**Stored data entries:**
= = =

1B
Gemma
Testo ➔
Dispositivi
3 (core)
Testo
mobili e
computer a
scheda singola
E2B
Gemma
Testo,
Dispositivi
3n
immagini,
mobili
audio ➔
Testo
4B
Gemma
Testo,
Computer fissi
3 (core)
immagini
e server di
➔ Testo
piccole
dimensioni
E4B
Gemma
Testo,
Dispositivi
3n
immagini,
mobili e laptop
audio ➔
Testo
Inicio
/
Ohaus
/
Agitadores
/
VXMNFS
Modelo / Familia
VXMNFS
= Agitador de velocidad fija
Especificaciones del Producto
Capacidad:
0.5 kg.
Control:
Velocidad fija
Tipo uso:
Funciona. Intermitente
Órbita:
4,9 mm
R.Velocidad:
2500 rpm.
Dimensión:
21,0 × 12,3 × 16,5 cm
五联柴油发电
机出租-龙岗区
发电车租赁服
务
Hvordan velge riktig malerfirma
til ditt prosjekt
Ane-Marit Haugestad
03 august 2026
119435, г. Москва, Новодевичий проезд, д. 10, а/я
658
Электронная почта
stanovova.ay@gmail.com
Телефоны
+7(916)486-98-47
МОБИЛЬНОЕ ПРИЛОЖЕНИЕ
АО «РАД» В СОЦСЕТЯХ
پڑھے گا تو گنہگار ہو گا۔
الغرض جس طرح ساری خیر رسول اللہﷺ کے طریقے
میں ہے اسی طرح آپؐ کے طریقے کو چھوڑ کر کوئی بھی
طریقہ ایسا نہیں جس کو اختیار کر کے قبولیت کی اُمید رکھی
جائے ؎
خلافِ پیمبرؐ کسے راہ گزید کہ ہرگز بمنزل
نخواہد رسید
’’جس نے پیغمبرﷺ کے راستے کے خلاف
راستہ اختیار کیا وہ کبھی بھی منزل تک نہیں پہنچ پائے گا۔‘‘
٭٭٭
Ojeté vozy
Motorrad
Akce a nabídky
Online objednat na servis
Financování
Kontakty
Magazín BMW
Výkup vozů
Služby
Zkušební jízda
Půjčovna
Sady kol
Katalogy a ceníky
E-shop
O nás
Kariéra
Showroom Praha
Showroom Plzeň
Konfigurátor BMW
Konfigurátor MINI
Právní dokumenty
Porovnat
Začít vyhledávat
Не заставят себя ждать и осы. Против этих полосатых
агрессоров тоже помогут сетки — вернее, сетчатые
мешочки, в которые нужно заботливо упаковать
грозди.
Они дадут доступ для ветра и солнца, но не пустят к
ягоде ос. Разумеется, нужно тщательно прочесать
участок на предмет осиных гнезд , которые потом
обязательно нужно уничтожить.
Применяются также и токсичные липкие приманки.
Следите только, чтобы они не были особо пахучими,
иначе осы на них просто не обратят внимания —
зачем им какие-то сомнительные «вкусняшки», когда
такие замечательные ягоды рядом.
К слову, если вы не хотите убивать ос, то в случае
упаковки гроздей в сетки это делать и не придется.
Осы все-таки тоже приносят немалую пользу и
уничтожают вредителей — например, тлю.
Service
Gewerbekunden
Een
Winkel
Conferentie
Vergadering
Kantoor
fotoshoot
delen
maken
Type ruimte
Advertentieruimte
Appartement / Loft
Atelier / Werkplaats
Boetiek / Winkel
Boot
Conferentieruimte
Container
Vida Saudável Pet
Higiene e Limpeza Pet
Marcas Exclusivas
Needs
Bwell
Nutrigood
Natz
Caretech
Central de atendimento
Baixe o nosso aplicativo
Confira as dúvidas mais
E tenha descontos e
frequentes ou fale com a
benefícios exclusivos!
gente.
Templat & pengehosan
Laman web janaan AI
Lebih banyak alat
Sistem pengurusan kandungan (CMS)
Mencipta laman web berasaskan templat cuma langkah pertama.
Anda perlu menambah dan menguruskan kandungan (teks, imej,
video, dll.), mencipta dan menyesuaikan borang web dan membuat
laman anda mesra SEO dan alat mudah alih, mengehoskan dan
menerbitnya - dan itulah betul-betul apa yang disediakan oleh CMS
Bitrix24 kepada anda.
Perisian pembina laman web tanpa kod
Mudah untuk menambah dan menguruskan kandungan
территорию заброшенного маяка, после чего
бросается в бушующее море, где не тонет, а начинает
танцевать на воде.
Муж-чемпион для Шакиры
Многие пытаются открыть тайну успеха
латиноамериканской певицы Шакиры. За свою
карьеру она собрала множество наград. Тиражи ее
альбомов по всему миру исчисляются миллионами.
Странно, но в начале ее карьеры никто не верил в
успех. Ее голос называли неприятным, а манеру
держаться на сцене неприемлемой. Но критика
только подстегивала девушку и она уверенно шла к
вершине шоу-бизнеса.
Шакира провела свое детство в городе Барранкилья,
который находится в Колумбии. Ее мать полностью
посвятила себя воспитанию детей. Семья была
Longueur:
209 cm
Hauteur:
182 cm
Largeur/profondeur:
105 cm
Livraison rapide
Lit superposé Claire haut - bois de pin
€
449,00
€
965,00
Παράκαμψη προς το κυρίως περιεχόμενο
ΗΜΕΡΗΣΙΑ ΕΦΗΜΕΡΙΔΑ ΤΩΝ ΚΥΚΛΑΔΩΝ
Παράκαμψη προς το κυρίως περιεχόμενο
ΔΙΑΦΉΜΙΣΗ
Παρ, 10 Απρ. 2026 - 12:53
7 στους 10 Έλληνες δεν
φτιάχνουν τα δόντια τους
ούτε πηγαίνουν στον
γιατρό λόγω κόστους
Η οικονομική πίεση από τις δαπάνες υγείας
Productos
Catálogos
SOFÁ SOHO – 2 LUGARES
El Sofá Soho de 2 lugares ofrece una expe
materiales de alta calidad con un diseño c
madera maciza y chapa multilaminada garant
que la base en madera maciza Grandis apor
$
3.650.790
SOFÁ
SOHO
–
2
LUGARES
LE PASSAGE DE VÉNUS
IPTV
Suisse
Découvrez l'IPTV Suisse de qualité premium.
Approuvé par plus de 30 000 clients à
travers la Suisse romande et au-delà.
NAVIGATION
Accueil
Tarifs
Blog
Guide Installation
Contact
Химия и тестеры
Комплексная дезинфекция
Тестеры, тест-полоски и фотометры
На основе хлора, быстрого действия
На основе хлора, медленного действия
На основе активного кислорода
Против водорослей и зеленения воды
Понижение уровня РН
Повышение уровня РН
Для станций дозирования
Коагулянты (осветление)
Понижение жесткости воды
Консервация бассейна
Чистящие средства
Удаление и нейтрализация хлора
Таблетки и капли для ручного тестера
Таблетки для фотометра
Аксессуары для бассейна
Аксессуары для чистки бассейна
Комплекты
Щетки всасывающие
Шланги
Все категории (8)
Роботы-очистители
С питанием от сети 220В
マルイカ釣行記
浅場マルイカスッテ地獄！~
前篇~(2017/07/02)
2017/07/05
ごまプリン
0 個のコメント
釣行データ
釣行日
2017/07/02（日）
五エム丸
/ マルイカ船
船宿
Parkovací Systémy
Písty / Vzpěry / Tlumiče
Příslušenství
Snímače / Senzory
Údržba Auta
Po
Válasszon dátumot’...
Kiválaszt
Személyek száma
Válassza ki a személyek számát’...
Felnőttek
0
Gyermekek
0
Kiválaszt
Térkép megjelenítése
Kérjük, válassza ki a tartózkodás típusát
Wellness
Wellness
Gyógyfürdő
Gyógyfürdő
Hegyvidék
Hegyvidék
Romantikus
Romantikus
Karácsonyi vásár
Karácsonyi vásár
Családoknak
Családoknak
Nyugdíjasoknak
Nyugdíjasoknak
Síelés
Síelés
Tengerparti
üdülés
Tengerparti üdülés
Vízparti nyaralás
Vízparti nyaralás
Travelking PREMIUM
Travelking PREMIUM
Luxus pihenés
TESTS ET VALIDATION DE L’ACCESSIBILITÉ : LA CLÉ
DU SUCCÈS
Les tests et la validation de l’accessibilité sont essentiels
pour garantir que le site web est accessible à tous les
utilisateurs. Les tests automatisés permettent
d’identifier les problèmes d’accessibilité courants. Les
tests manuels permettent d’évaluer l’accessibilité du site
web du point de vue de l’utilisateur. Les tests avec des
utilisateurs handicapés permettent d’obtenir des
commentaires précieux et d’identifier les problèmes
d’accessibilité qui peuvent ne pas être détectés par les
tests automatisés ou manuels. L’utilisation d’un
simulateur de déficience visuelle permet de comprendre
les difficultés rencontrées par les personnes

= = =

The answer must consist of every line above that contains the word "воды".

**SOLUTION:**
Против водорослей и зеленения воды
Понижение жесткости воды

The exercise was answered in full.